Random ramblings of a anonymous software engineer. Contains occasional profanity. Personal opinions, not related to employer.


This is an early introductory document covering the differences between two supercomputers which I happened to have access to.

More content might be added when I have time.


A comparison of the compute nodes in the following table. The characteristics are relatively similar, but ABCI is generally more powerful and uses slightly more recent hardware.

In particular, one would not train a mixed-precision model on TSUBAME.

CPU Intel(R) Xeon(R) CPU E5-2680 v4 Intel(R) Xeon(R) Gold 6148
CPU Clock 2.40Ghz 2.40Ghz
CPU Core Count (Threads) 28 (56) 40 (80)
RAM 256GB 360GB
GPU Tesla P100-SXM2 Tesla V100-SXM2
GPU VRAM 16GB (-10MB) 16GB (-0MB)
Interconnect 4x Intel Omni-Path 2x Mellanox Infiniband EDR
Full Resource q_node rt_F
Scratch (NVMe) /scr /local
Apps /apps /bb/apps
Home FS Lustre Lustre
Shared /gs/hs0, /gs/hs1, /gs/hs2 /fs1, /fs2, /fs3
Shared FS Lustre GPFS
Max Duration - Batch (Hours) 24 72
Max Duration - Interactive (Hours) 24 12
Hourly Rate - Standard (JPY) 80 200

Trial Jobs

TSUBAME 3.0 allows one to submit up to two trial jobs using qsub. This is not supported in ABCI.
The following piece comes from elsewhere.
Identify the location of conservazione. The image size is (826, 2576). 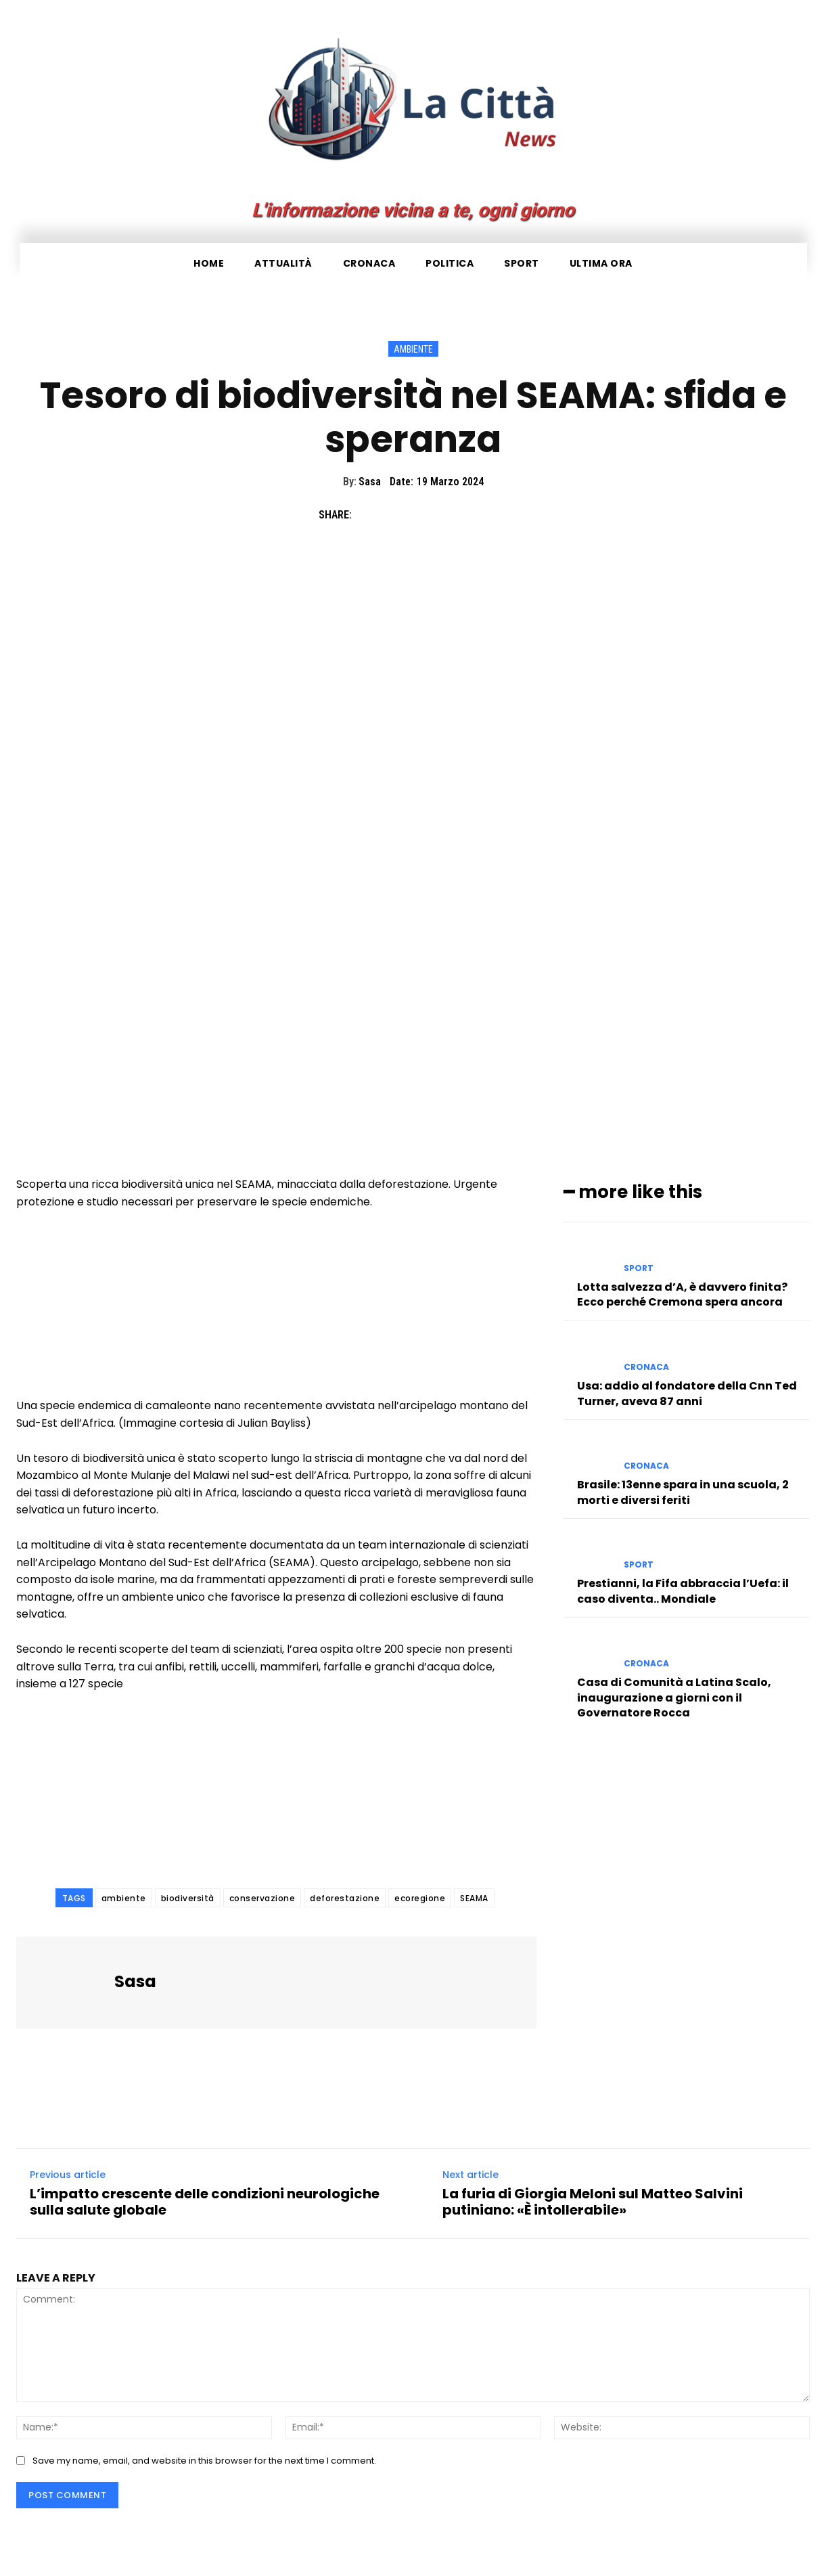 (262, 1898).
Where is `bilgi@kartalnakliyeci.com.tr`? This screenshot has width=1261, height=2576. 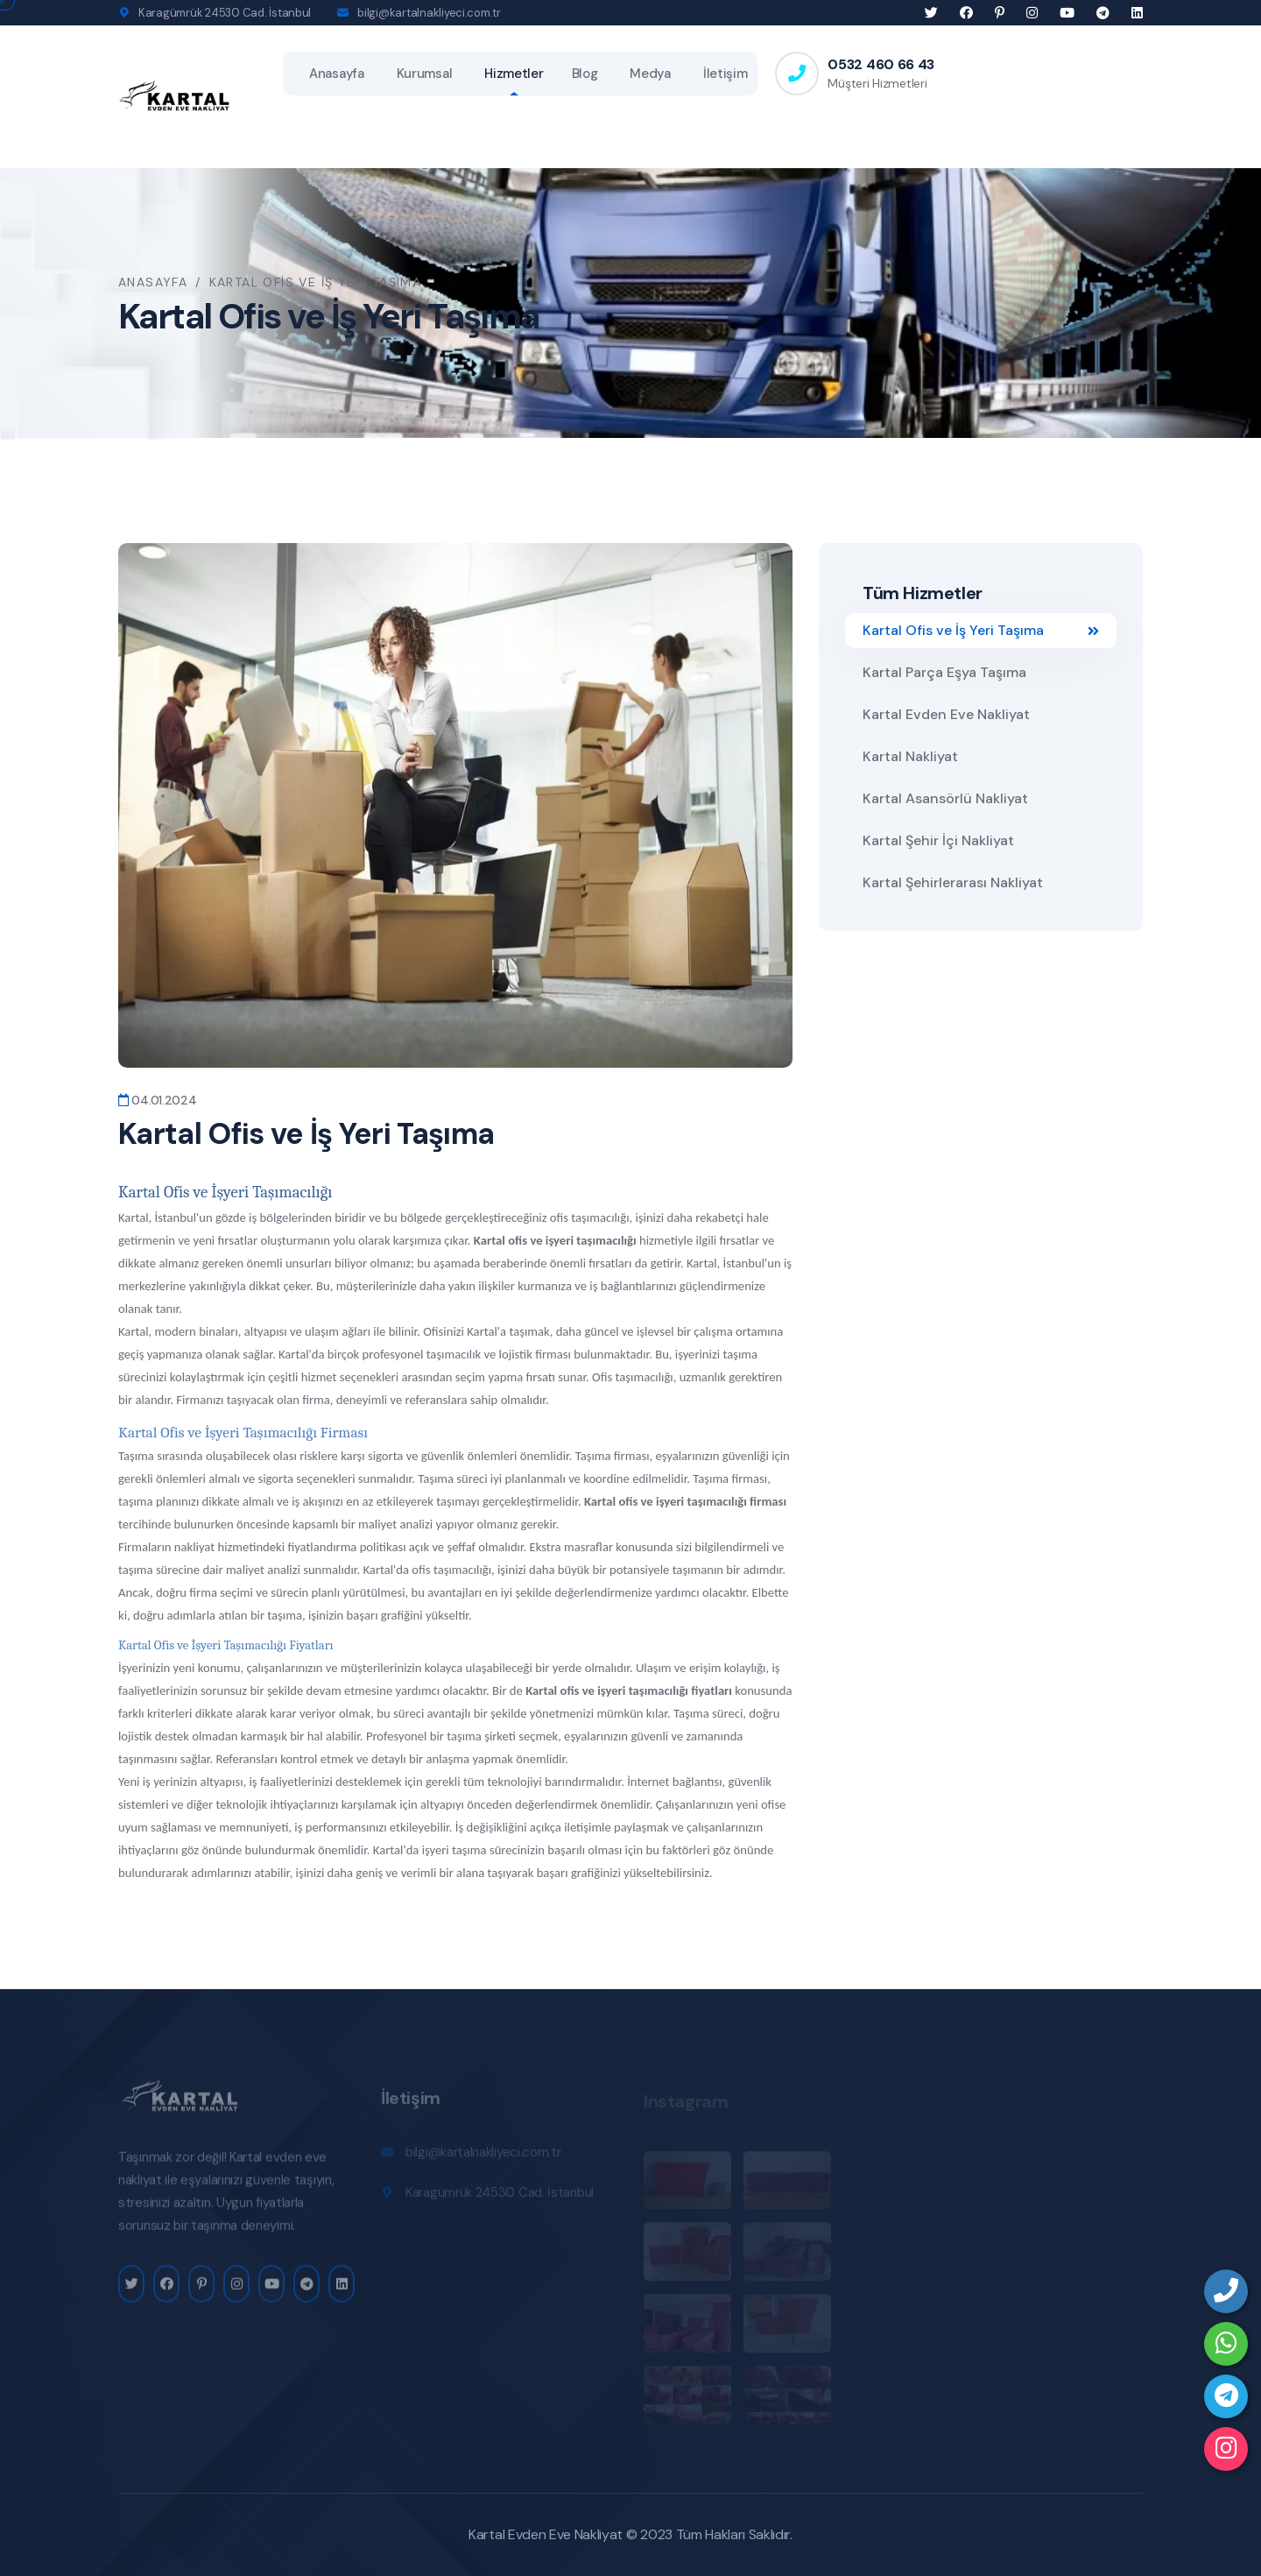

(Getting a shell through a trial job via qrsh seems to be rather tricky, possibly because trial jobs have extremely low priority. For the time being the cause of this is inconclusive.)

Interactive Node

TSUBAME has the interactive node world accessible through the following domain - which is load balanced between two nodes. (login0 and login1 - both can be accessed directly by changing the name in the domain.)

ABCI on the other hand does not allow direct access to the interactive node, and one needs to go through a proxy. The proxy is on the domain:

And one needs to use this as a jump node to get to the actual login servers. This can be done by ssh-ing into, then ssh-ing into es. This is tedious and annoying, but recent versions of OpenSSH simplify this through a feature called "jump hosts". Ignore the official documentation - which gives you a convoluted method for connecting and use this:

ssh -J username@es

es is load balanced between 4 nodes, which can be accessed directly.

Requesting Resources

Since both use the exact same job scheduler (Univa Grid Engine) - job submission generally works the same. The only thing you need to change when requesting a resource is the type, so the following command in TSUBAME:

qrsh -g my-tsubame-group -l q_node=1 -l h_rt=00:10:00

Would be this in ABCI:

qrsh -g my-abci-group -l rt_F=1 -l h_rt=00:10:00

Same rules apply in job scripts.

Module Naming

Both systems use GNU module to enable optional software packages. The naming convention is slightly different - ABCI uses two levels for module versions, while TSUBAME only uses a top level.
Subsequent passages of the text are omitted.